Dos quase 9 milhões e meio de eleitores, menos de 2 milhões votaram no PAF e os restantes 3.400.000 que expressaram o voto nas urnas recusaram dar a sua confiança ao governo. Teremos, portanto, um parlamento à esquerda, com uma maioria de cerca de 121 deputados, contra cerca de 104 do governo (falta apurar a emigração).

Mas aconteceu mais. O país ficou dividido entre Norte (PAF) e Sul (PS), Madeira (PSD) e Açores (PS), o que não é saudável num país tão pequeno. No distrito de Setúbal, por exemplo, o PS ganhou em todos os concelhos.

A abstenção, afinal, foi a maior de sempre (43,07%), ao contrário da projecção à boca das urnas, que motivou comentários apressados, e por isso falhados, de analistas e políticos.

O Partido Socialista, sozinho, ficou a 4 pontos da coligação dos dois partidos da direita, o que diz bem da eterna dificuldade de construção duma alternativa de esquerda. Mas também comprova que PSD/CDS não dispõem de legitimidade política para governar, a não ser que consigam acordos sérios com a oposição, numa atitude de humildade democrática. O discurso do “não há alternativa” já não serve.

António Costa sairá certamente do PS mas só no primeiro trimestre de 2016, depois da eleição do novo presidente da república. A menos que seja capaz de construir uma aliança política à esquerda, ou por falta de alternativa credível de liderança para os socialistas. De qualquer modo prevê-se turbulência no partido.

O facto é que PSD/CDS ganham a eleição com o pior resultado de sempre. Está instalado o pântano político e provavelmente dentro de um ano teremos novas eleições legislativas. Até lá, ficamos um país adiado.
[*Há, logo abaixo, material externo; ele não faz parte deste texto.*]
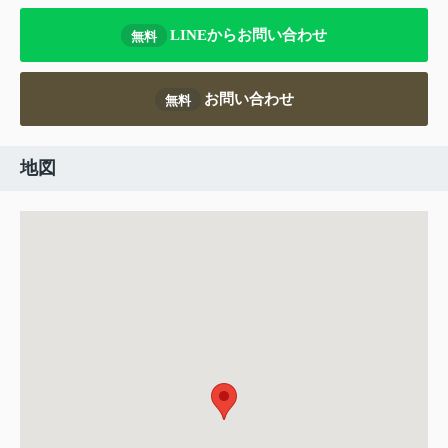
LINEからお問い合わせ
無料
お問い合わせ
無料
地図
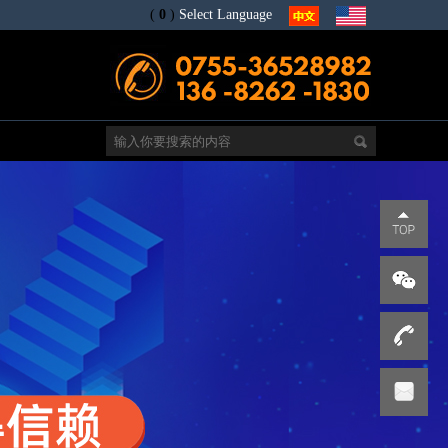
(
0
)
Select Language
电
s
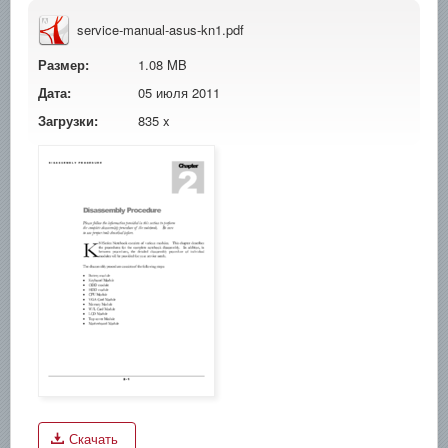
service-manual-asus-kn1.pdf
Размер:
1.08 MB
Дата:
05 июля 2011
Загрузки:
835 x
Скачать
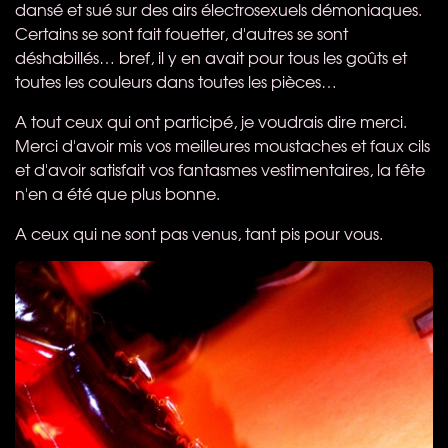
dansé et sué sur des airs électrosexuels démoniaques.
Certains se sont fait fouetter, d'autres se sont
déshabillés… bref, il y en avait pour tous les goûts et
toutes les couleurs dans toutes les pièces…
A tout ceux qui ont participé, je voudrais dire merci.
Merci d'avoir mis vos meilleures moustaches et faux cils
et d'avoir satisfait vos fantasmes vestimentaires, la fête
n'en a été que plus bonne.
A ceux qui ne sont pas venus, tant pis pour vous.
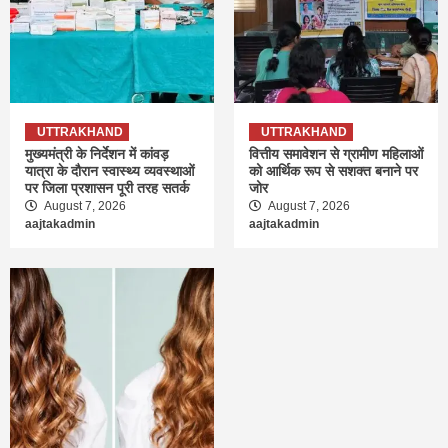
UTTRAKHAND
UTTRAKHAND
मुख्यमंत्री के निर्देशन में कांवड़
वित्तीय समावेशन से ग्रामीण महिलाओं
यात्रा के दौरान स्वास्थ्य व्यवस्थाओं
को आर्थिक रूप से सशक्त बनाने पर
पर जिला प्रशासन पूरी तरह सतर्क
जोर
August 7, 2026
August 7, 2026
aajtakadmin
aajtakadmin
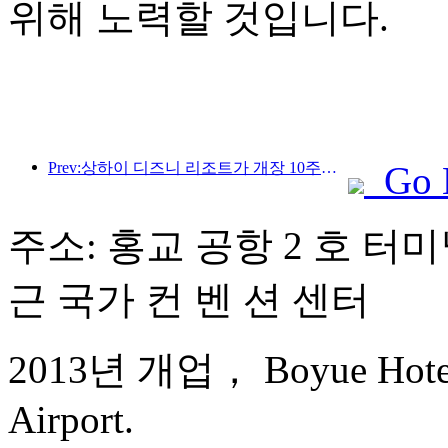
위해 노력할 것입니다.
Prev:상하이 디즈니 리조트가 개장 10주년을 맞이했으며, 현재까지 1억 명이 넘는 방문객을 맞이했습니다.
Go 
주소: 홍교 공항 2 호 터미널
근 국가 컨 벤 션 센터
2013년 개업， Boyue Hotel 
Airport.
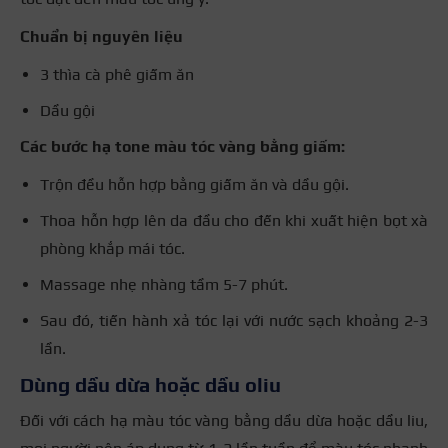
Chuẩn bị nguyên liệu
3 thìa cà phê giấm ăn
Dầu gội
Các bước hạ tone màu tóc vàng bằng giấm:
Trộn đều hỗn hợp bằng giấm ăn và dầu gội.
Thoa hỗn hợp lên da đầu cho đến khi xuất hiện bọt xà
phòng khắp mái tóc.
Massage nhẹ nhàng tầm 5-7 phút.
Sau đó, tiến hành xả tóc lại với nước sạch khoảng 2-3
lần.
Dùng dầu dừa hoặc dầu oliu
Đối với cách hạ màu tóc vàng bằng dầu dừa hoặc dầu liu,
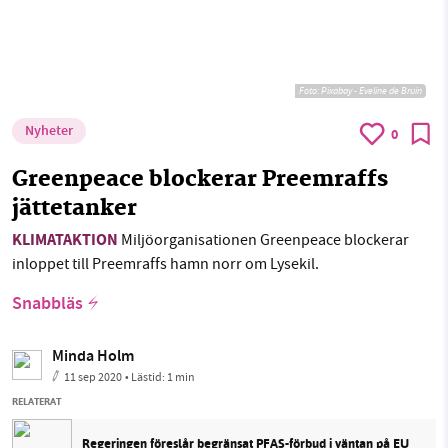
Foto:
Pixabay - Eveline de Bruin
Nyheter
0
Greenpeace blockerar Preemraffs
jättetanker
KLIMATAKTION
Miljöorganisationen Greenpeace blockerar
inloppet till Preemraffs hamn norr om Lysekil.
Snabbläs
Minda Holm
11 sep 2020
• Lästid:
1 min
RELATERAT
Regeringen föreslår begränsat PFAS-förbud i väntan på EU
Agora é que nos fazia muita falta contar com um presidente da república prestigiado e equidistante, que não é manifestamente o caso de Cavaco Silva. Sabendo-se como ele funciona e uma vez que é o presidente menos popular em final de mandato, na história da democracia portuguesa, já com poderes diminuídos, só nos resta esperar o bloqueio do sistema.
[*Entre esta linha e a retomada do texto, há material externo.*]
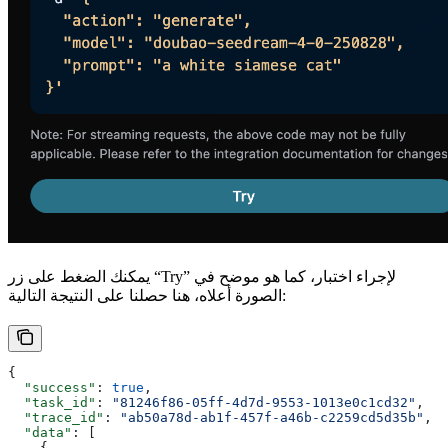
يمكنك الضغط على زر “Try” لإجراء اختبار، كما هو موضح في
الصورة أعلاه، هنا حصلنا على النتيجة التالية:
{
  "success"
: 
true
,
  "task_id"
: 
"81246f86-05ff-4d7d-9553-1013e0c1cd32"
,
  "trace_id"
: 
"ab50a78d-ab1f-457f-a46b-c2259cd5d35b"
,
  "data"
: [
    {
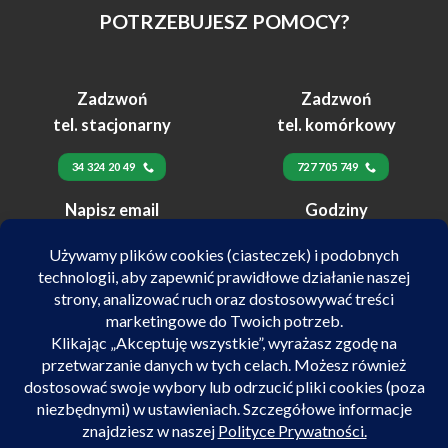
POTRZEBUJESZ POMOCY?
Zadzwoń
Zadzwoń
tel. stacjonarny
tel. komórkowy
34 324 20 49
727 705 749
Napisz email
Godziny
24h
pracy
biuro@velex.pl
pn-pt 10:00-17:00
SALON POJAZDÓW ELEKTRYCZNYCH VELEX
ul. Kilińskiego 72/74 42-218 Częstochowa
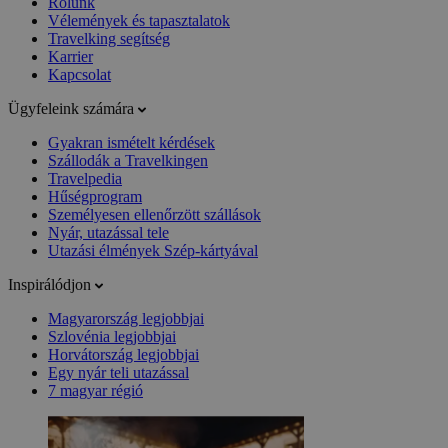
Rólunk
Vélemények és tapasztalatok
Travelking segítség
Karrier
Kapcsolat
Ügyfeleink számára
Gyakran ismételt kérdések
Szállodák a Travelkingen
Travelpedia
Hűségprogram
Személyesen ellenőrzött szállások
Nyár, utazással tele
Utazási élmények Szép-kártyával
Inspirálódjon
Magyarország legjobbjai
Szlovénia legjobbjai
Horvátország legjobbjai
Egy nyár teli utazással
7 magyar régió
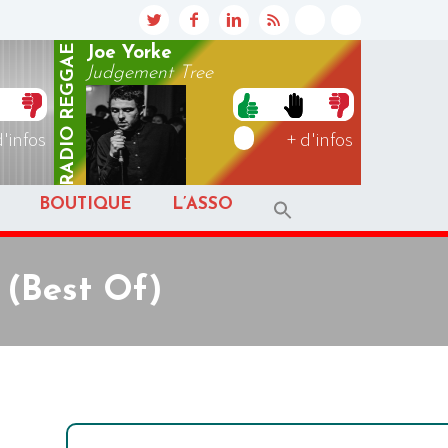
REGGAE
Joe Yorke
Judgement Tree
RADIO
d'infos
+ d'infos
BOUTIQUE
L’ASSO
 (Best Of)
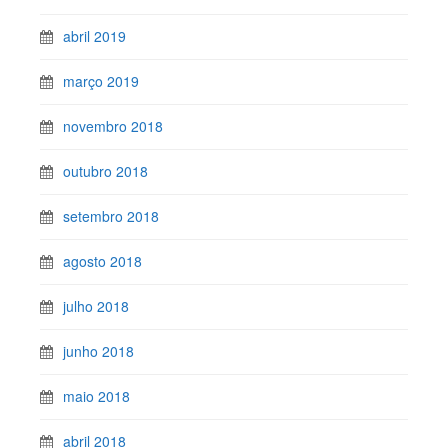
abril 2019
março 2019
novembro 2018
outubro 2018
setembro 2018
agosto 2018
julho 2018
junho 2018
maio 2018
abril 2018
Numa democracia evoluída (que não somos) o presidente convidaria Passos Coelho a formar governo. Se não conseguisse obter acordos políticos que garantissem estabilidade governativa (a aprovação dos OE, por exemplo), nomearia António Costa, como líder do segundo partido com maior representação parlamentar, para tentar formar governo, com as mesmas exigências. Se também não conseguisse, o actual governo ficaria em gestão até à posse do novo inquilino de Belém (em Janeiro próximo), que marcaria novas legislativas.

Não era isto que os eleitores queriam, pois não? Mas foi nisto que votaram. Agora aguentem-se.

 

Fonte: José Brissos-Lino, Setúbal na Rede, 6/10/15.